━━━━━ Records shown ━━━━━

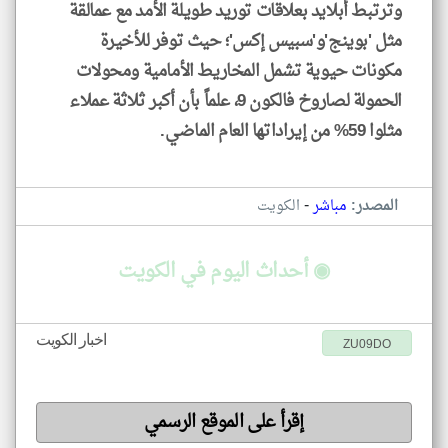
وترتبط أبلايد بعلاقات توريد طويلة الأمد مع عمالقة
مثل 'بوينج'و'سبيس إكس'؛ حيث توفر للأخيرة
مكونات حيوية تشمل المخاريط الأمامية ومحولات
الحمولة لصاروخ فالكون 9، علماً بأن أكبر ثلاثة عملاء
مثلوا 59% من إيراداتها العام الماضي.
-
المصدر:
مباشر
الكويت
◉ أحداث اليوم في الكويت
اخبار الكويت
ZU09DO
إقرأ على الموقع الرسمي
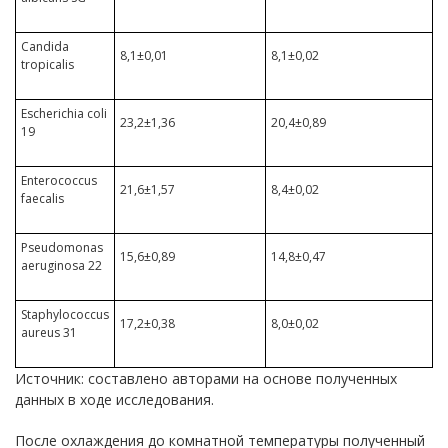
Candida
8,1±0,01
8,1±0,02
tropicalis
Escherichia coli
23,2±1,36
20,4±0,89
19
Enterococcus
21,6±1,57
8,4±0,02
faecalis
Pseudomonas
15,6±0,89
14,8±0,47
aeruginosa 22
Staphylococcus
1
7,2±0,38
8,0±0,02
aureus 31
Источник: составлено авторами на основе полученных
данных в ходе исследования.
После охлаждения до комнатной температуры полученный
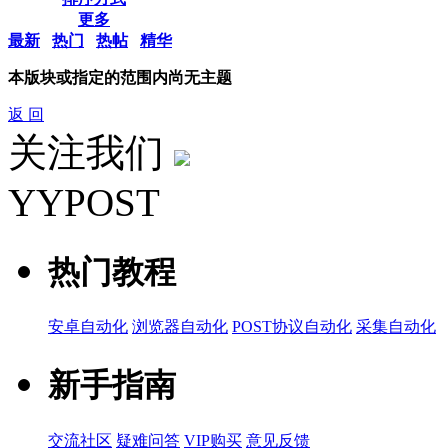
更多
最新
热门
热帖
精华
本版块或指定的范围内尚无主题
返 回
关注我们
YYPOST
热门教程
安卓自动化
浏览器自动化
POST协议自动化
采集自动化
新手指南
交流社区
疑难问答
VIP购买
意见反馈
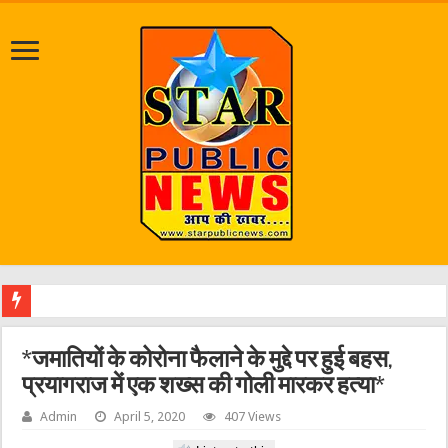
श्रावण
*जमातियों के कोरोना फैलाने के मुद्दे पर हुई बहस,
प्रयागराज में एक शख्स की गोली मारकर हत्या*
Admin
April 5, 2020
407 Views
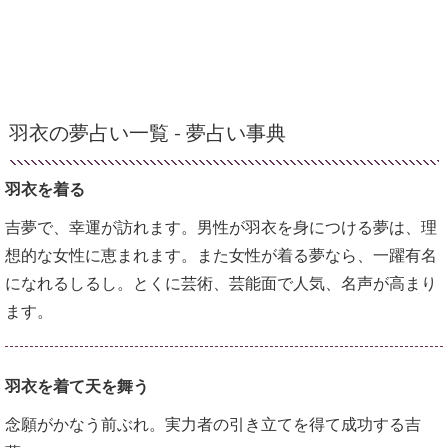
羽衣の夢占い一覧 -
夢占い事典
羽衣を着る
吉夢で、幸運が訪れます。男性が羽衣を身につける夢は、理
想的な女性に恵まれます。また女性が着る夢なら、一躍有名
になれるしるし。とくに芸術、芸能面で人気、名声が高まり
ます。
羽衣を着て天を舞う
念願がかなう前ぶれ。実力者の引き立てを得て成功する吉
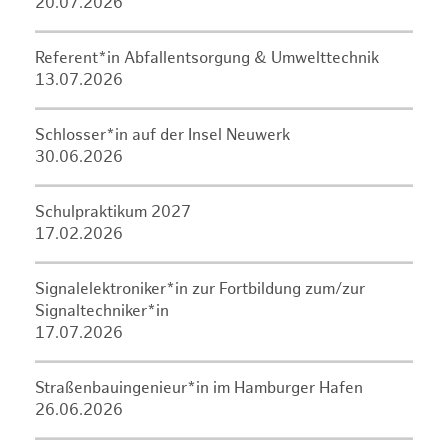
20.07.2026
Referent*in Abfallentsorgung & Umwelttechnik
13.07.2026
Schlosser*in auf der Insel Neuwerk
30.06.2026
Schulpraktikum 2027
17.02.2026
Signalelektroniker*in zur Fortbildung zum/zur
Signaltechniker*in
17.07.2026
Straßenbauingenieur*in im Hamburger Hafen
26.06.2026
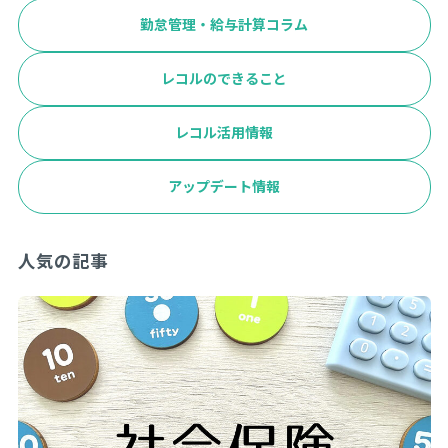
勤怠管理・給与計算コラム
レコルのできること
レコル活用情報
アップデート情報
人気の記事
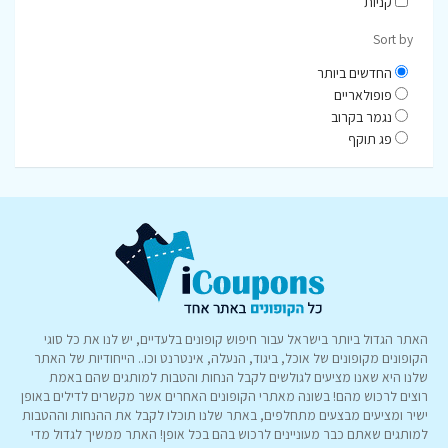
קניות
Sort by
החדשים ביותר
פופולאריים
נגמר בקרוב
פג תוקף
האתר הגדול ביותר בישראל עבור חיפוש קופונים בלעדיים, יש לנו את כל סוגי
הקופונים מקופונים של אוכל, ביגוד, הנעלה, אינטרנט וכו.. הייחודיות של האתר
שלנו היא שאנו מציעים לגולשים לקבל הנחות והטבות למותגים שהם באמת
רוצים לרכוש מהם! בשונה מאתרי הקופונים האחרים אשר מקשרים לדילים באופן
ישיר ומציעים מבצעים מתחלפים, באתר שלנו תוכלו לקבל את ההנחות וההטבות
למותגים שאתם כבר מעוניינים לרכוש בהם בכל אופן! האתר ממשיך לגדול מדי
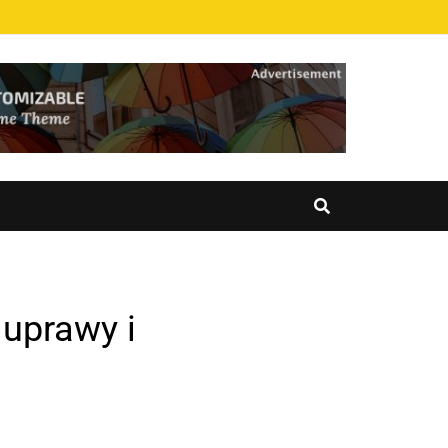
 uprawy i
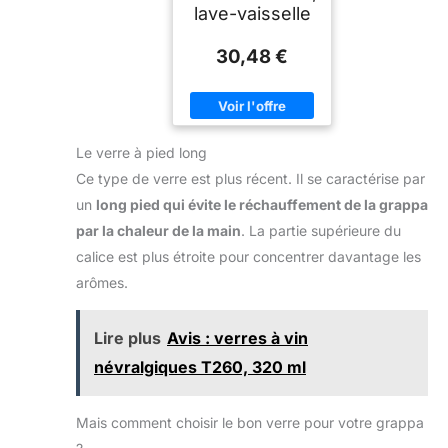
lave-vaisselle
30,48 €
Le verre à pied long
Ce type de verre est plus récent. Il se caractérise par
un
long pied qui évite le réchauffement de la grappa
par la chaleur de la main
. La partie supérieure du
calice est plus étroite pour concentrer davantage les
arômes.
Lire plus
Avis : verres à vin
névralgiques T260, 320 ml
Mais comment choisir le bon verre pour votre grappa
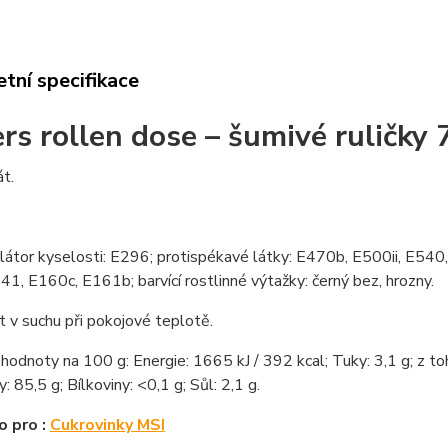
tní specifikace
ers rollen dose – šumivé ruličky 
t.
ulátor kyselosti: E296; protispékavé látky: E470b, E500ii, E540,
1, E160c, E161b; barvící rostlinné výtažky: černý bez, hrozny.
 v suchu při pokojové teplotě.
hodnoty na 100 g: Energie: 1665 kJ / 392 kcal; Tuky: 3,1 g; z to
: 85,5 g; Bílkoviny: <0,1 g; Sůl: 2,1 g.
o pro :
Cukrovinky MSI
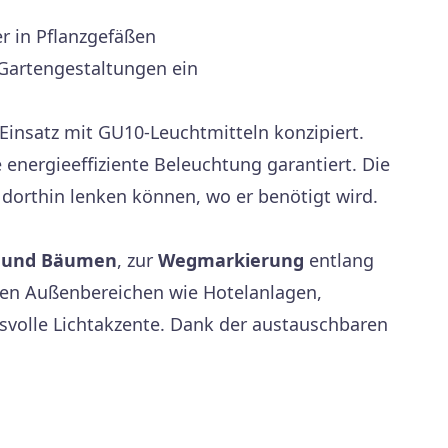
r in Pflanzgefäßen
 Gartengestaltungen ein
Einsatz mit GU10-Leuchtmitteln konzipiert.
nergieeffiziente Beleuchtung garantiert. Die
 dorthin lenken können, wo er benötigt wird.
n und Bäumen
, zur
Wegmarkierung
entlang
en Außenbereichen wie Hotelanlagen,
svolle Lichtakzente. Dank der austauschbaren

━━━━━

» Description of the task
Print every record above exactly as written, leaving out the pictures.

» Completed exercise
وترتبط أبلايد بعلاقات توريد طويلة الأمد مع عمالقة
مثل 'بوينج'و'سبيس إكس'؛ حيث توفر للأخيرة
مكونات حيوية تشمل المخاريط الأمامية ومحولات
الحمولة لصاروخ فالكون 9، علماً بأن أكبر ثلاثة عملاء
مثلوا 59% من إيراداتها العام الماضي.
-
المصدر:
مباشر
الكويت
◉ أحداث اليوم في الكويت
اخبار الكويت
ZU09DO
إقرأ على الموقع الرسمي
Candida
8,1±0,01
8,1±0,02
tropicalis
Escherichia coli
23,2±1,36
20,4±0,89
19
Enterococcus
21,6±1,57
8,4±0,02
faecalis
Pseudomonas
15,6±0,89
14,8±0,47
aeruginosa 22
Staphylococcus
1
7,2±0,38
8,0±0,02
aureus 31
Источник: составлено авторами на основе полученных
данных в ходе исследования.
После охлаждения до комнатной температуры полученный
更多
最新
热门
热帖
精华
本版块或指定的范围内尚无主题
返 回
关注我们
YYPOST
热门教程
安卓自动化
浏览器自动化
POST协议自动化
采集自动化
新手指南
交流社区
疑难问答
VIP购买
意见反馈
श्रावण
*जमातियों के कोरोना फैलाने के मुद्दे पर हुई बहस,
प्रयागराज में एक शख्स की गोली मारकर हत्या*
Admin
April 5, 2020
407 Views
羽衣の夢占い一覧 -
夢占い事典
羽衣を着る
吉夢で、幸運が訪れます。男性が羽衣を身につける夢は、理
想的な女性に恵まれます。また女性が着る夢なら、一躍有名
になれるしるし。とくに芸術、芸能面で人気、名声が高まり
ます。
羽衣を着て天を舞う
念願がかなう前ぶれ。実力者の引き立てを得て成功する吉
20.07.2026
Referent*in Abfallentsorgung & Umwelttechnik
13.07.2026
Schlosser*in auf der Insel Neuwerk
30.06.2026
Schulpraktikum 2027
17.02.2026
Signalelektroniker*in zur Fortbildung zum/zur
Signaltechniker*in
17.07.2026
Straßenbauingenieur*in im Hamburger Hafen
26.06.2026
勤怠管理・給与計算コラム
レコルのできること
レコル活用情報
アップデート情報
人気の記事
קניות
Sort by
החדשים ביותר
פופולאריים
נגמר בקרוב
פג תוקף
האתר הגדול ביותר בישראל עבור חיפוש קופונים בלעדיים, יש לנו את כל סוגי
הקופונים מקופונים של אוכל, ביגוד, הנעלה, אינטרנט וכו.. הייחודיות של האתר
שלנו היא שאנו מציעים לגולשים לקבל הנחות והטבות למותגים שהם באמת
רוצים לרכוש מהם! בשונה מאתרי הקופונים האחרים אשר מקשרים לדילים באופן
ישיר ומציעים מבצעים מתחלפים, באתר שלנו תוכלו לקבל את ההנחות וההטבות
למותגים שאתם כבר מעוניינים לרכוש בהם בכל אופן! האתר ממשיך לגדול מדי
 uprawy i
lave-vaisselle
30,48 €
Le verre à pied long
Ce type de verre est plus récent. Il se caractérise par
un
long pied qui évite le réchauffement de la grappa
par la chaleur de la main
. La partie supérieure du
calice est plus étroite pour concentrer davantage les
arômes.
Lire plus
Avis : verres à vin
névralgiques T260, 320 ml
Mais comment choisir le bon verre pour votre grappa
tní specifikace
ers rollen dose – šumivé ruličky 
t.
ulátor kyselosti: E296; protispékavé látky: E470b, E500ii, E540,
1, E160c, E161b; barvící rostlinné výtažky: černý bez, hrozny.
 v suchu při pokojové teplotě.
hodnoty na 100 g: Energie: 1665 kJ / 392 kcal; Tuky: 3,1 g; z to
: 85,5 g; Bílkoviny: <0,1 g; Sůl: 2,1 g.
o pro :
Cukrovinky MSI
r in Pflanzgefäßen
 Gartengestaltungen ein
Einsatz mit GU10-Leuchtmitteln konzipiert.
nergieeffiziente Beleuchtung garantiert. Die
 dorthin lenken können, wo er benötigt wird.
n und Bäumen
, zur
Wegmarkierung
entlang
en Außenbereichen wie Hotelanlagen,
svolle Lichtakzente. Dank der austauschbaren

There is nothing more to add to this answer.